Second, while this is Bynum second knee injury in two years, it's a different type of injury and it's on the other knee. Last year he hurt his left kneecap - this time it's the MCL, a ligament within the knee. To me, that doesn't necessarily indicate an ongoing problem, just bad luck. Arenas, on the other hand, has had several surgeries on the same knee, in the space of just a couple of years, and Washington still doesn't seem to have any idea when - or if - he'll be back.

And third, let's assume both guys heal nicely but lose just a little bit of their explosiveness and lateral quickness - as can happen when you're talking about knee problems. Whose game suffers more? Gotta be Arenas, right?

Honestly, I'd be more inclined to draft Arenas next year if the Wizards do shut him down for the rest of this season - or put him on the Elton Brand plan - let him play a couple of games in April, but that's it. I want Arenas fully healthy before he gets back on the floor - the league is a more entertaining place with him in it.

I think your trade proposals make a lot of sense - Miller to the Spurs and Marion to the Nuggets in particular. Matt Bonner has been thriving in the middle for San Antonio, and Miller is a much better player. And a trade to Denver would likely put Marion back at the four spot on a regular basis, which is his best position on offense.

I think the Mavs could become a more dangerous team now that Rick Carlisle is loosening the reins a bit and letting Jason Kidd call the majority of the plays. And the Suns have plenty of talent - it's not outrageous to think they could get hot for a week and put a scare into somebody if they all get on the same page.
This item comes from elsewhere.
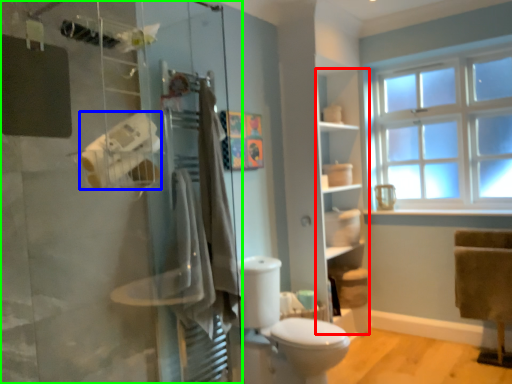 Question: Based on their relative distances, which object is farther from shelf (highlighted by a red box)? Choose from toilet paper (highlighted by a blue box) and shower door (highlighted by a green box).

Choices:
 (A) toilet paper
 (B) shower door

Answer: (A) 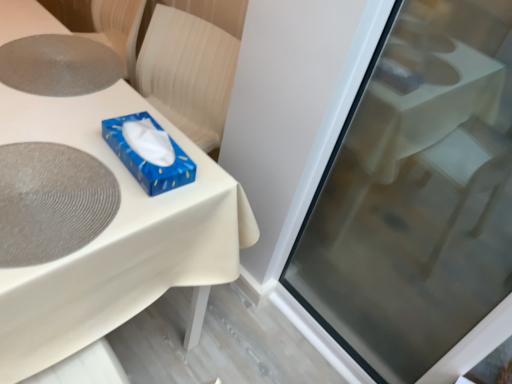 Question: From the image's perspective, is white glossy table at center above or below transparent glass screen door at upper right?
But I'm more interested to see what the Blazers will do now. In theory, they're building their team the right way. They have a terrific young core that's just going to get better; the thing they need most is another year or two of experience. But opportunities to win a championship are few and far between. If you're running the Blazers - do you try to swing a deal that will put them over the top this year? What if you have to sacrifice some of that young talent to do it?

Subject: Re: Give and Go
Date: Febuary 3, 2009 12:17 PM PDT

I agree that Bynum has far more long-term keeper-league upside, but if Arenas were to come all the way back (obviously no sure thing), he's a top 5-10 overall player. Bynum was playing great, but it's hard to know how consistent he'll be, and he has to share the ball with Kobe and Gasol. And even if his injury is just bad luck, and he's young enough to have a good prognosis, it's still troubling that it happened two years in a row. That said, I told the reader to go with Bynum, too because I'd bet against Arenas being all the way back, and as you pointed out, even a slight drop-off could really hurt his game. But it's close for one year at least.
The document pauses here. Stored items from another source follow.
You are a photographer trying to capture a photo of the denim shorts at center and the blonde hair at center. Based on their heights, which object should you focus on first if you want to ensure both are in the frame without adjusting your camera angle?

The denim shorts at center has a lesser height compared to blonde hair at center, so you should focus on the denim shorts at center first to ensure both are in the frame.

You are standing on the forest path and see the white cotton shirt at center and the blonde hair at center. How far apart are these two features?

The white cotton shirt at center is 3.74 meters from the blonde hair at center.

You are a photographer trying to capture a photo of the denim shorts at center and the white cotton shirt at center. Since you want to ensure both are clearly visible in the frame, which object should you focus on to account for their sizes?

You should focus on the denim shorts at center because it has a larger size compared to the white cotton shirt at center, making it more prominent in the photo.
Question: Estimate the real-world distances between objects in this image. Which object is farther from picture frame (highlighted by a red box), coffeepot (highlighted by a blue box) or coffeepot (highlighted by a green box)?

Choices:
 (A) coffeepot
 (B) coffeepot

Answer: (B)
I don't think the Blazers should make a move this year unless they can acquire a major impact player on the cheap (like the Lakers did last year). For starters, they don't need any bigs with Oden, Aldridge and Przybilla, and I'm not sure how much a player like Marion, especially out of position at the three, would really help. I suppose someone like Baron Davis could make a big impact, but I'm not sure what they have to give up salary-wise, and we saw how hard it can be to integrate a new point guard midstream with the Mavs last year.
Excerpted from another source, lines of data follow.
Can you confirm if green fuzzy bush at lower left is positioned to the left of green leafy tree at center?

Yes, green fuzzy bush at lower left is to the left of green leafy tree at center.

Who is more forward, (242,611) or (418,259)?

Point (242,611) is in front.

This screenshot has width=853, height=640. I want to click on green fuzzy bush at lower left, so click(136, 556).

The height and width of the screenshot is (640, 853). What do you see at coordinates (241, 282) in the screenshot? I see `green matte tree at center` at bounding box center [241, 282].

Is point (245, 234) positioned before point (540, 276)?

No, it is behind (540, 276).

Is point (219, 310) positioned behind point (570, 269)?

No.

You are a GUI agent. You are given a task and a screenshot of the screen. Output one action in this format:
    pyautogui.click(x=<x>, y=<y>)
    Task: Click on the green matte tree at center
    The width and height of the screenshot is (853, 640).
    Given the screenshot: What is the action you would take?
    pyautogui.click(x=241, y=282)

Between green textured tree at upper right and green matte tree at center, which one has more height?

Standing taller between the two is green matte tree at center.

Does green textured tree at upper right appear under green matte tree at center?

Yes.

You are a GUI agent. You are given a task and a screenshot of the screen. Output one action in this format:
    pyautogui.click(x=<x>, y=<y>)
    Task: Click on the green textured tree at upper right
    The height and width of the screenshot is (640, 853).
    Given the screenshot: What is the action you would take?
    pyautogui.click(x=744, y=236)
Speaking of which - maybe the Mavs could be dangerous, but they need to get Josh Howard going more. And I wasn't aware that their defense has actually been pretty good (8th best in FG percentage allowed and 10th best in free throws per game allowed). It's hard for me to see a bunch of older guys (Dirk, Kidd and Jason Terry) turning back the clock, but the Celtics did it last year, so who knows? And while it might seem like a leap to compare the Mavs with the Celtics, prior to last year, Nowitzki and Garnett, and Kidd and Pierce weren't considered that far apart in career stature.

I'm skeptical of Phoenix, though. They're leading the league in field-goal percentage, and they have great individual talent. But to win at the half-court game, you need tough-minded, win-ugly guys like Ginobili, Bruce Bowen, Raja Bell types, and I'm not sure Nash, Stoudemire and Richardson are suited for that. Maybe they'll prove me wrong, but it seems with Shaq playing such a major role, there's no way to make optimal use of Nash's or Stoudemire's skills.